Sec. 1-17.5    Complaint, investigation, and resolution procedures for council and council offices.
(a)    The council and each council office shall comply with the procedures of this section, which relate to the receipt, investigation, and resolution of complaints of sexual harassment.
    With respect to an alleged victim or alleged offender who is an officer or employee covered by a collective bargaining agreement, the procedures of this section shall be additional to any grievance or other procedures in the agreement.
    The council and each council office shall inform its officers and employees of the procedures of this section.
(b)    The council and each council office shall allow an alleged victim to make an informal or formal complaint of sexual harassment as follows:
    (1)    If the alleged victim is an officer or employee, the making of a complaint to the:
        (A)    Alleged victim's immediate supervisor or, if the immediate supervisor is the alleged offender, to the next higher supervisor;
        (B)    Councilmember employing the alleged victim;
        (C)    Head or equal employment opportunity officer of the council office employing the alleged victim;
        (D)    Council chair; or
        (E)    City's equal employment opportunity officer;
        or
    (2)    If the alleged victim is an individual under consideration for city employment or an individual engaged in business or other activity with the city, the making of a complaint to the:
        (A)    Alleged offender's immediate supervisor;
        (B)    Councilmember employing the alleged offender;
        (C)    Head or equal employment opportunity officer of the council office employing the alleged offender;
        (D)    Council chair; or
        (E)    City's equal employment opportunity officer.

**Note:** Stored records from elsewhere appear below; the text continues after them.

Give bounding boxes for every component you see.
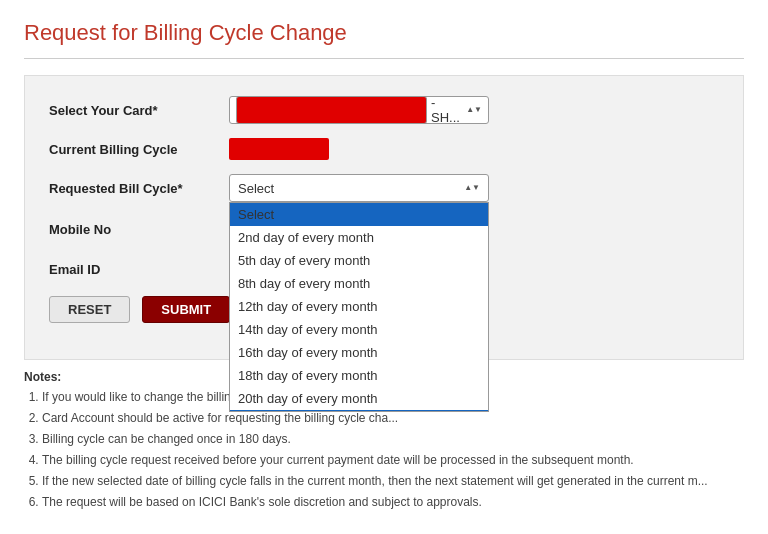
card-label: Select Your Card*: [49, 103, 229, 118]
requested-cycle-select[interactable]: Select ▲▼: [229, 174, 489, 202]
dropdown-item-20th[interactable]: 20th day of every month: [230, 387, 488, 410]
dropdown-item-2nd[interactable]: 2nd day of every month: [230, 226, 488, 249]
dropdown-item-5th[interactable]: 5th day of every month: [230, 249, 488, 272]
dropdown-item-18th[interactable]: 18th day of every month: [230, 364, 488, 387]
email-label: Email ID: [49, 262, 229, 277]
dropdown-item-select[interactable]: Select: [230, 203, 488, 226]
requested-cycle-row: Requested Bill Cycle* Select ▲▼ Select2n…: [49, 174, 719, 202]
requested-cycle-label: Requested Bill Cycle*: [49, 181, 229, 196]
reset-button[interactable]: RESET: [49, 296, 130, 323]
card-color-bar: [236, 96, 427, 124]
form-container: Select Your Card* - SH... ▲▼ Current Bil…: [24, 75, 744, 360]
note-item-6: The request will be based on ICICI Bank'…: [42, 493, 744, 511]
billing-cycle-dropdown[interactable]: Select2nd day of every month5th day of e…: [229, 202, 489, 412]
card-select[interactable]: - SH... ▲▼: [229, 96, 489, 124]
dropdown-item-14th[interactable]: 14th day of every month: [230, 318, 488, 341]
requested-cycle-arrows[interactable]: ▲▼: [464, 184, 480, 192]
current-cycle-value: [229, 138, 329, 160]
submit-button[interactable]: SUBMIT: [142, 296, 230, 323]
card-suffix-text: - SH...: [431, 95, 466, 125]
requested-cycle-text: Select: [238, 181, 274, 196]
dropdown-item-16th[interactable]: 16th day of every month: [230, 341, 488, 364]
current-cycle-label: Current Billing Cycle: [49, 142, 229, 157]
page-title: Request for Billing Cycle Change: [24, 20, 744, 46]
dropdown-item-12th[interactable]: 12th day of every month: [230, 295, 488, 318]
card-row: Select Your Card* - SH... ▲▼: [49, 96, 719, 124]
mobile-label: Mobile No: [49, 222, 229, 237]
current-cycle-row: Current Billing Cycle: [49, 138, 719, 160]
dropdown-item-25th[interactable]: 25th day of every month: [230, 410, 488, 412]
note-item-5: If the new selected date of billing cycl…: [42, 472, 744, 490]
dropdown-item-8th[interactable]: 8th day of every month: [230, 272, 488, 295]
note-item-3: Billing cycle can be changed once in 180…: [42, 430, 744, 448]
card-select-arrows[interactable]: ▲▼: [466, 106, 482, 114]
note-item-4: The billing cycle request received befor…: [42, 451, 744, 469]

(c)    The council and each council office shall allow an alleged victim to make an informal complaint verbally or in writing. When making the complaint, the alleged victim shall name the alleged offender and state the nature and circumstance of the alleged sexual harassment.
    The officer or employee receiving the complaint and/or council office equal employment opportunity officer shall promptly investigate the complaint. The investigation shall be conducted in an unbiased, fair, and discreet manner with appropriate safeguards to maintain confidentiality and protection from embarrassment. During the investigation, the investigating officer or employee shall allow the alleged offender to respond to the complaint.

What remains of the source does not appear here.